_Task_. Filter the data for lines with the word "Como", then copy every line so identified.
═════ Extracted information ═════
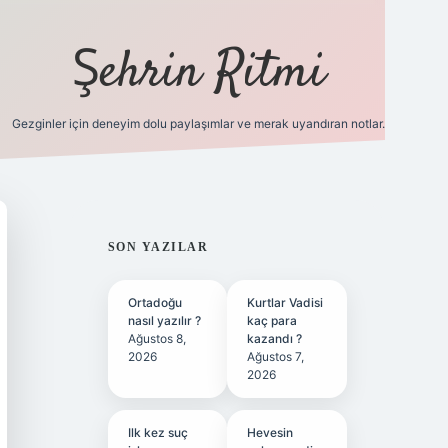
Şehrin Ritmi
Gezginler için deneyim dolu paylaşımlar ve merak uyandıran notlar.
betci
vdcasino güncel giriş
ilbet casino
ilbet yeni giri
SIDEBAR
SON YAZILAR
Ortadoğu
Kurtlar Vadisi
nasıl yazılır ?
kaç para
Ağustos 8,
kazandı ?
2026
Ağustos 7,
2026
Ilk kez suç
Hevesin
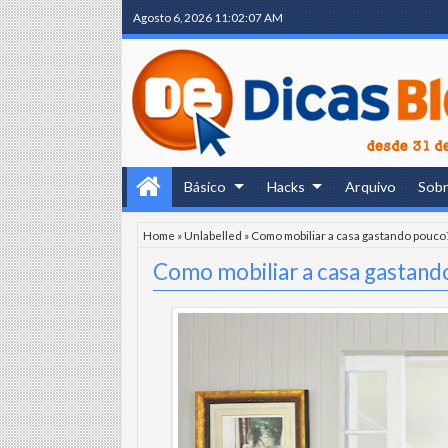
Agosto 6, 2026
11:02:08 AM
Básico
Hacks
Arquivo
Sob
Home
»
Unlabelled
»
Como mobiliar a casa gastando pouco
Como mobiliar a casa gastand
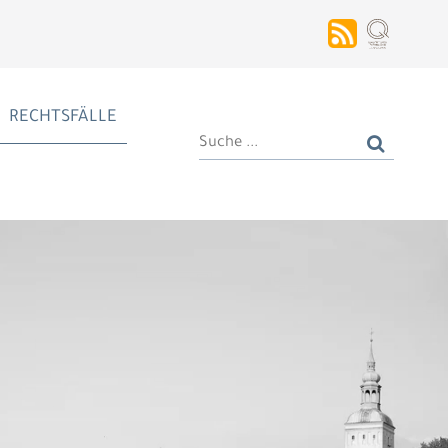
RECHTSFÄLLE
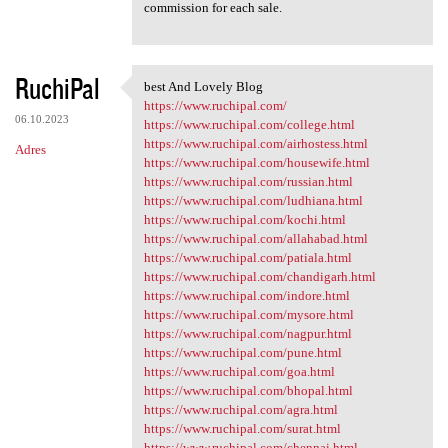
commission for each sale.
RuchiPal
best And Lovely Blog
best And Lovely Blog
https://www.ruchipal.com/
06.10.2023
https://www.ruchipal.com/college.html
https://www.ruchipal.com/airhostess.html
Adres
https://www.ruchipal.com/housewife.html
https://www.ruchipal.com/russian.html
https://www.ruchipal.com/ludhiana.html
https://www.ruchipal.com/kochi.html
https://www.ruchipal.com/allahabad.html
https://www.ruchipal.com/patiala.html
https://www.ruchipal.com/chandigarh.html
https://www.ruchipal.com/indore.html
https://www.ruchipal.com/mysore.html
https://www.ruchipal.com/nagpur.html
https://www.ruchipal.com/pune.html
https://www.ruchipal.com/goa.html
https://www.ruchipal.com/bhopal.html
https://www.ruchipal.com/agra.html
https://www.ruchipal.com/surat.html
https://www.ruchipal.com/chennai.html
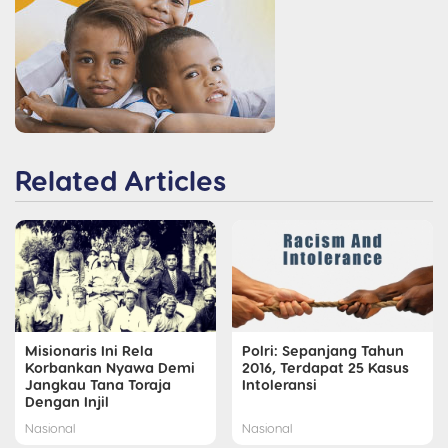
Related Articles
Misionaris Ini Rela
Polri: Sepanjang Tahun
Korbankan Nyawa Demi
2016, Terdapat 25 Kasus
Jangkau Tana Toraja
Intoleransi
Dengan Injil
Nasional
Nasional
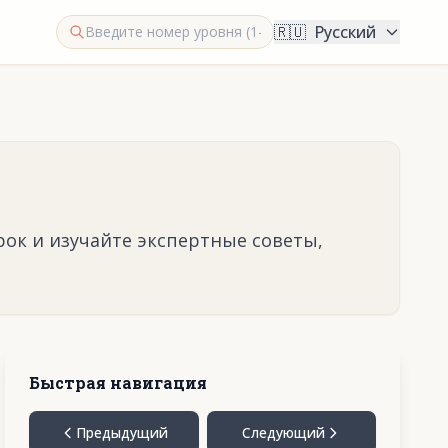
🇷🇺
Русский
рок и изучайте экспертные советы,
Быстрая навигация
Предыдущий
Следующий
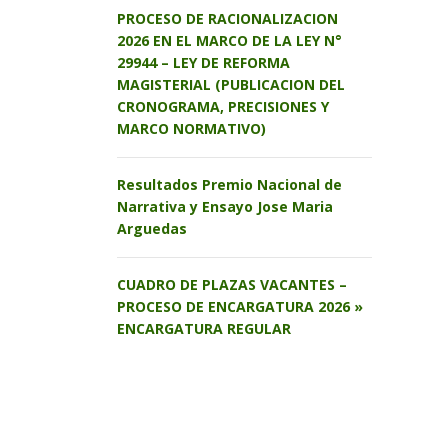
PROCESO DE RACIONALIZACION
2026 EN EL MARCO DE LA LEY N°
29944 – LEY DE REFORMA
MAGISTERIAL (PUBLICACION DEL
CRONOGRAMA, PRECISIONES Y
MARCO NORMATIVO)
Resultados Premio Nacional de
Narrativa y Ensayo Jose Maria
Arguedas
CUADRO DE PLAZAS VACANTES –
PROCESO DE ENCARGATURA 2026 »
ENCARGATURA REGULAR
═════
_Solution to this task_.
Como mobiliar a casa gastando pouco
Como mobiliar a casa gastand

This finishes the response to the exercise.